→ EXERCISE
Copy the data word for word, keeping every line.

→ DATA PROVIDED
=== Begin Enclosure ===
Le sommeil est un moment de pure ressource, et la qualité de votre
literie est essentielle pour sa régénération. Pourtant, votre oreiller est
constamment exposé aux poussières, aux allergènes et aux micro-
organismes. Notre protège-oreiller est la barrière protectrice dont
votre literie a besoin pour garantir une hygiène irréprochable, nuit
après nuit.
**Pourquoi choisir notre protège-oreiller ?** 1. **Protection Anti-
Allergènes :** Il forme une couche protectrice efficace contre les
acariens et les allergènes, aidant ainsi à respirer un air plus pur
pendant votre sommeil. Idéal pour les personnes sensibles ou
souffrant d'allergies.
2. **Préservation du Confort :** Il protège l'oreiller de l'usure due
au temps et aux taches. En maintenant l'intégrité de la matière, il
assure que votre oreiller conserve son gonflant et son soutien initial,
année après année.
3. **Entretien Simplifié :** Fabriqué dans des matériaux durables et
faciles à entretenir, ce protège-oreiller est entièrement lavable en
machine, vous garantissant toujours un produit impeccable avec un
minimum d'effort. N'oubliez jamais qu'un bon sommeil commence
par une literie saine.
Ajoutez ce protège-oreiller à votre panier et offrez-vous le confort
=== End Enclosure ===
→ RESULT BELOW
Le sommeil est un moment de pure ressource, et la qualité de votre
literie est essentielle pour sa régénération. Pourtant, votre oreiller est
constamment exposé aux poussières, aux allergènes et aux micro-
organismes. Notre protège-oreiller est la barrière protectrice dont
votre literie a besoin pour garantir une hygiène irréprochable, nuit
après nuit.
**Pourquoi choisir notre protège-oreiller ?** 1. **Protection Anti-
Allergènes :** Il forme une couche protectrice efficace contre les
acariens et les allergènes, aidant ainsi à respirer un air plus pur
pendant votre sommeil. Idéal pour les personnes sensibles ou
souffrant d'allergies.
2. **Préservation du Confort :** Il protège l'oreiller de l'usure due
au temps et aux taches. En maintenant l'intégrité de la matière, il
assure que votre oreiller conserve son gonflant et son soutien initial,
année après année.
3. **Entretien Simplifié :** Fabriqué dans des matériaux durables et
faciles à entretenir, ce protège-oreiller est entièrement lavable en
machine, vous garantissant toujours un produit impeccable avec un
minimum d'effort. N'oubliez jamais qu'un bon sommeil commence
par une literie saine.
Ajoutez ce protège-oreiller à votre panier et offrez-vous le confort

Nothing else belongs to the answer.